When Adina Porter first signed on to “American Horror Story: Apocalypse,” she was told her character, Dinah Stevens, was a “self-made billionaire like Oprah.” And while that certainly proved to be true — Dinah was a wildly successful talk show host before the events that led to the end of the world and her taking refuge in the Outpost 3 bunker — it was just one layer to a complicated woman.
“Dinah is a chameleon and she becomes whoever she needs to become for whoever her employer happens to be, whether it’s a rich Beverly Hills socialite or Papa Legba,” Porter tells Variety.
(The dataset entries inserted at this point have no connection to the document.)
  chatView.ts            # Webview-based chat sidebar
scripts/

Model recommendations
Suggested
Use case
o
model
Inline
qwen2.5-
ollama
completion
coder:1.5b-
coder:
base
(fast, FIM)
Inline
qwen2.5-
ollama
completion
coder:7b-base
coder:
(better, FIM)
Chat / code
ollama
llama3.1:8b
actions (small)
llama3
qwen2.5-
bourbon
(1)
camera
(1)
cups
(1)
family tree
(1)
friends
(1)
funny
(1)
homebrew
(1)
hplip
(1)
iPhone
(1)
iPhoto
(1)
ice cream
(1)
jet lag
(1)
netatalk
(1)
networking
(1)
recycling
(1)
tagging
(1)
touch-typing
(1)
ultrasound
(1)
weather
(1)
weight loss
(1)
The seventh episode of “Apocalypse,” titled “Traitor,” revealed that Dinah’s drive came heavily from her roots as a voodoo priestess.
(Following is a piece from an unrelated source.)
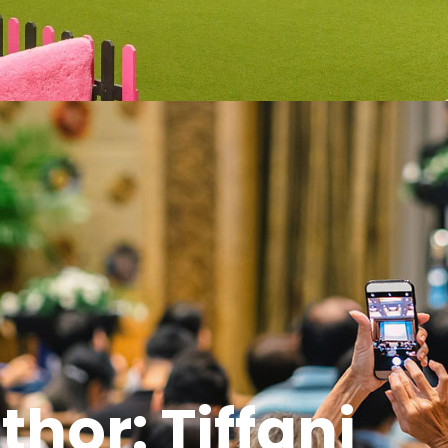
thor:
Tiffani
Porter says she learned her character would have magic within her while she was shooting the first episode of the season and was soon after told to watch all of the “Coven” season to get a better idea of the magic with which they would be playing. Voodoo was introduced there through characters such as Papa Legba (Lance Reddick), who returned for a guest appearance in “Traitor,” but Porter didn’t want to just copy what Reddick had done in the earlier season of “Horror Story.”
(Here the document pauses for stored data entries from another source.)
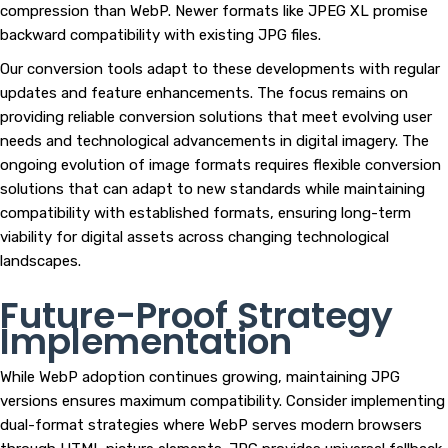
compression than WebP. Newer formats like JPEG XL promise
backward compatibility with existing JPG files.
Our conversion tools adapt to these developments with regular
updates and feature enhancements. The focus remains on
providing reliable conversion solutions that meet evolving user
needs and technological advancements in digital imagery. The
ongoing evolution of image formats requires flexible conversion
solutions that can adapt to new standards while maintaining
compatibility with established formats, ensuring long-term
viability for digital assets across changing technological
landscapes.
Future-Proof Strategy
Implementation
While WebP adoption continues growing, maintaining JPG
versions ensures maximum compatibility. Consider implementing
dual-format strategies where WebP serves modern browsers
“With ‘Coven,’ the witches all have their different powers and different spells and there’s not one way to be a witch. So I wanted the voodoo queens to also have that same flexibility,” she explains.
Porter, whose father is from Sierra Leone, has spent a lot of time traveling around Haiti and West Africa and has been to many voodoo ceremonies herself. Drawing on personal experience was imperative for her in formulating Dinah’s own rituals.
“Voodoo is a religion, it’s not something that just comes out at Halloween time,” Porter says. “There’s not just one way to be a voodoo priestess. … A voodoo ceremony in Haiti was different…than a voodoo ceremony in Nigeria, than one in South Central.”
While Porter notes that “voodoo came to New Orleans from the slaves coming from Africa,” she decided Dinah’s connection to voodoo would be older than New Orleans because “I was told that Dinah and her energy and her spirit is old.”
Porter admits she and Reddick didn’t have to do anything special in preparation ahead of the scenes to combine their takes on voodoo. She simply “felt the freedom” to carry out her version because of her experience and trusted the process on set.
Similarly, Porter says the freedom of immersing herself in a completely new character for each season of “Horror Story” excites her more than trying to find parallels between them.
“I want to reveal different parts of myself for people when they’re watching, to forget that’s also the same person who played Beverly Hope [in ‘Cult’], that’s also the same person who played Lettie Mae in ‘True Blood,’ and that’s also Indra from ‘The 100,'” Porter says. “I want [Dinah] to be completely her own person.”
“American Horror Story: Apocalypse” airs Wednesdays at 10 p.m. on FX.